5. The water purifier according to claim 1, wherein: a light guide channel (76) which is opposite to and communicated with the detection light transmitting hole (81), a light splitting channel (77) with the middle part vertical to the light guide channel (76) and a spectroscope (78) which is used for uniformly dispersing ultraviolet rays in the light guide channel (76) to two sides of the light splitting channel (77) are arranged in the shell (7), and the detection tube accommodating cavity is arranged on one side of the light splitting channel (77); a contrast tube accommodating cavity is formed in the shell (7) and positioned on the other side of the light splitting channel (77), and the contrast tube (6) is arranged in the contrast tube accommodating cavity; the comparison group ultraviolet receiver (5) is arranged in the shell (7) and is opposite to the comparison tube (6), so that ultraviolet rays emitted by the light source (1) pass through the detection light transmitting hole (81) and the light guide channel (76), then enter the light splitting channel (77) through the light splitter (78) and then penetrate through the comparison tube (6) to reach the comparison group ultraviolet receiver (5).
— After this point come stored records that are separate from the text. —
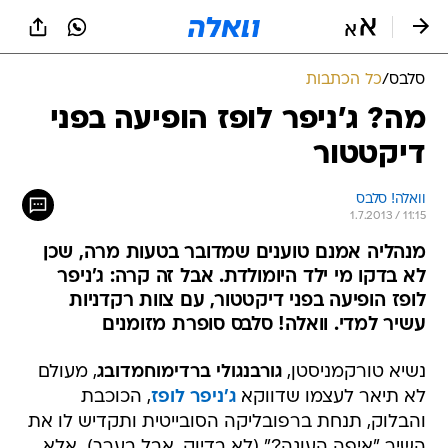
סלבס
/
כל הכתבות
מה? ג'ניפר לופז הופיעה בפני
דיקטטור
וואלה! סלבס
1.7.2013 / 11:15
מנהליה אמנם טוענים שמדובר בטעות מרה, שכן
לא בדקו מי ילד היומולדת. אבל זה קרה: ג'ניפר
לופז הופיעה בפני דיקטטור, עם צוות רקדניות
עשיר למדי. וואלה! סלבס סופרת מזומנים
נשיא טורקמניסטן,
גורבנגולי ברדימוחמדובג
, מעולם
לא תיאר לעצמו שדווקא
ג'ניפר לופז
, הכוכבת
והבלוק, תנחת ברפובליקה הסובייטית ותקדיש לו את
השיר "איפה העוגה?" (לא בדיוק, אבל בערך)  אלא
6. The water purifier according to claim 5, characterized in that: and a first isolation shading protective sleeve (9) is arranged on the inner wall of the light guide channel (76).

7. The water purifier according to claim 6, characterized in that: and a second isolation shading protective sleeve (10) is arranged on the inner wall of the light splitting channel (77).

8. The water purifier according to claim 1, 2, 3, 4 or 5, wherein: further comprising a temperature sensor (11) in contact with the light source (1) for detecting the temperature of the light source (1).

9. The water purifier according to claim 1, characterized in that: the water quality detection module further comprises a TSD sensor or/and a turbidity sensor or/and a conductivity sensor.